Craig Brewer cnbrewer at yahoo.com
Thu Mar 15 19:51:12 PDT 2012


Phantastes was a beautiful book! Never besmirch the name of MacDonald! heh heh...


As someone who was raised in a relatively a-religious family, I usually just ignored the obviously religious bits of Lewis/Tolkien/whoever else. But as I got older, I found that the non-"preachy" manner of fictional Christian works actually worked to explain why faith was interesting and attractive. After all, here was some fantasy that might be real on a certain level, or at least a number of people thought so.

That's a perspective I've had trouble explaining to friends who had that "betrayal" reaction to Narnia.



________________________________
 From: David Stockhoff <dstockhoff at verizon.net>
To: The Urth Mailing List <urth at lists.urth.net> 
Sent: Thursday, March 15, 2012 9:42 PM
Subject: Re: (urth) Lupiverse(es)
 
On 3/15/2012 10:32 PM, António Pedro Marques wrote:
> Wasn't MacDonald a good half century older? And he was one of those mollified Presbyterians.
> But is it fair to criticise didacticism which didn't pretend to be anything else? I mean, neither MacDonald nor Lewis, that I know of, tried to present their books as doctrinally free. At least MacDonald was overt as to their didactic nature. It isn't Lewis's fault if the Narnia books got popular that they were pushed everywhere as mere children's books without a caveat that they were had a religious undercurrent. Maybe the real issue is that they are popular because that undercurrent pleases people, just as Praise of Empire pleased others, and those who take exception to that way of writing resent the popularity.

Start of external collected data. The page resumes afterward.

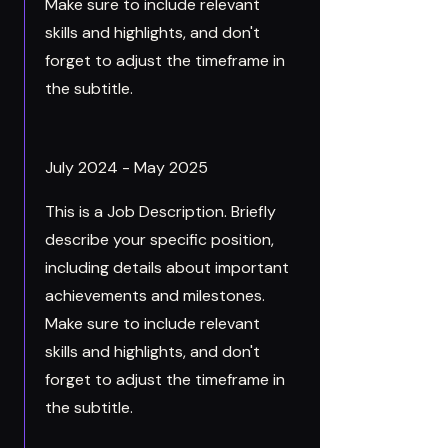
Make sure to include relevant
skills and highlights, and don't
forget to adjust the timeframe in
the subtitle.
July 2024 - May 2025
This is a Job Description. Briefly
describe your specific position,
including details about important
achievements and milestones.
Make sure to include relevant
skills and highlights, and don't
forget to adjust the timeframe in
the subtitle.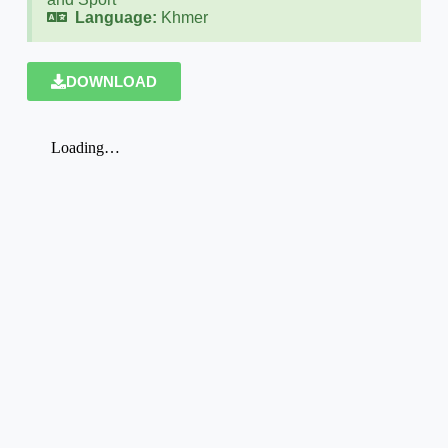
Language:
Khmer
DOWNLOAD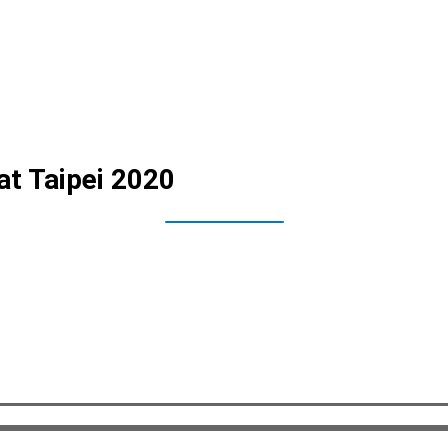
at Taipei 2020
and journalist teams from all across Taiwan to attend the public unv
 and the VIA Mobile360 Forklift AI Safety Kit. The event consisted o
oth products at the event site. Both tech solutions seek to utilize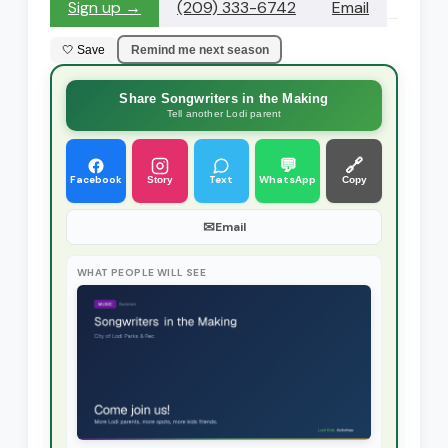
Sign up →
(209) 333-6742
Email
🤍 Save
Remind me next season
Share Songwriters in the Making
Tell another Lodi parent
💬
🔗
Facebook
Text
WhatsApp
Story
Copy
✉
Email
WHAT PEOPLE WILL SEE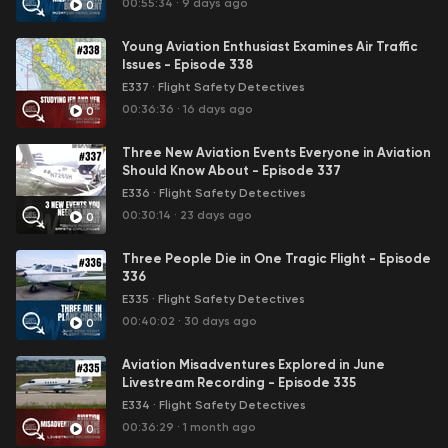
00:55:34
·
9 days ago
0
Young Aviation Enthusiast Examines Air Traffic
Issues - Episode 338
E337
·
Flight Safety Detectives
00:36:36
·
16 days ago
0
Three New Aviation Events Everyone in Aviation
Should Know About - Episode 337
E336
·
Flight Safety Detectives
00:30:14
·
23 days ago
0
Three People Die in One Tragic Flight - Episode
336
E335
·
Flight Safety Detectives
00:40:02
·
30 days ago
0
Aviation Misadventures Explored in June
Livestream Recording - Episode 335
E334
·
Flight Safety Detectives
00:36:29
·
1 month ago
0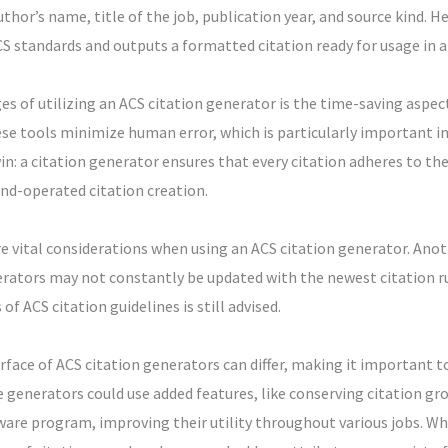
thor’s name, title of the job, publication year, and source kind. H
CS standards and outputs a formatted citation ready for usage in a
s of utilizing an ACS citation generator is the time-saving aspec
se tools minimize human error, which is particularly important in
win: a citation generator ensures that every citation adheres to t
nd-operated citation creation.
are vital considerations when using an ACS citation generator. Anot
rators may not constantly be updated with the newest citation rul
f ACS citation guidelines is still advised.
rface of ACS citation generators can differ, making it important to 
 generators could use added features, like conserving citation grou
are program, improving their utility throughout various jobs. Whil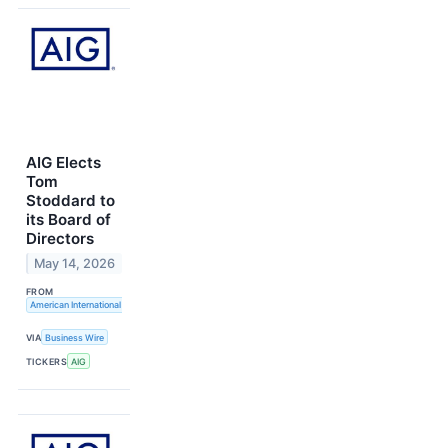
AIG Elects
Tom
Stoddard to
its Board of
Directors
May 14, 2026
FROM
American International Group, Inc.
VIA
Business Wire
TICKERS
AIG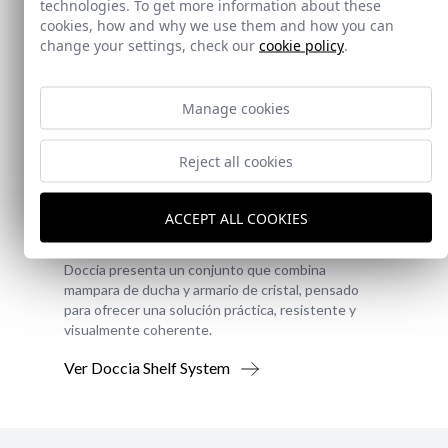
technologies. To get more information about these
cookies, how and why we use them and how you can
change your settings, check our
cookie policy
.
Manage cookies
Reject all cookies
New!
ACCEPT ALL COOKIES
Doccia Shelf System
Doccia presenta un conjunto que combina
mampara de ducha y armario de cristal, pensado
para ofrecer una solución práctica, resistente y
visualmente coherente.
Ver Doccia Shelf System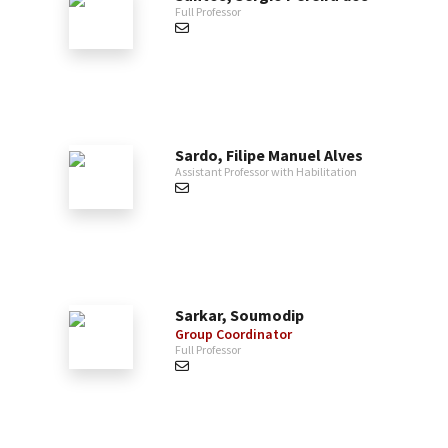
Full Professor
Sardo, Filipe Manuel Alves
Assistant Professor with Habilitation
Sarkar, Soumodip
Group Coordinator
Full Professor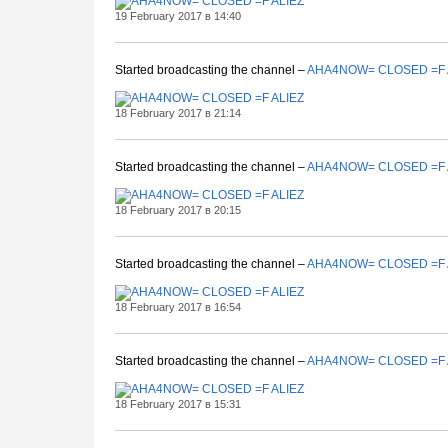
19 February 2017 в 14:40
Started broadcasting the channel –
AHA4NOW= CLOSED =F 
18 February 2017 в 21:14
Started broadcasting the channel –
AHA4NOW= CLOSED =F 
18 February 2017 в 20:15
Started broadcasting the channel –
AHA4NOW= CLOSED =F 
18 February 2017 в 16:54
Started broadcasting the channel –
AHA4NOW= CLOSED =F 
18 February 2017 в 15:31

Well, if it's boring, it's boring. And it depends on what you mean by "didn't pretend"---as with Lewis, most of his readers were children. If you have no idea what you might be reading, you can't know whether it's pretense or not.

Certainly Lewis wasn't responsible for whatever marketing got his books in my local library and into my hands. But I doubt they were and are popular because they are religious: rather, they probably are popular because they are accessible, imaginative (sometimes magical, as you said), action-packed, well-written, comforting (Aslan always appeared to set things right), and morally nonthreatening. Girls read them as much as boys did, and no parents objected to them.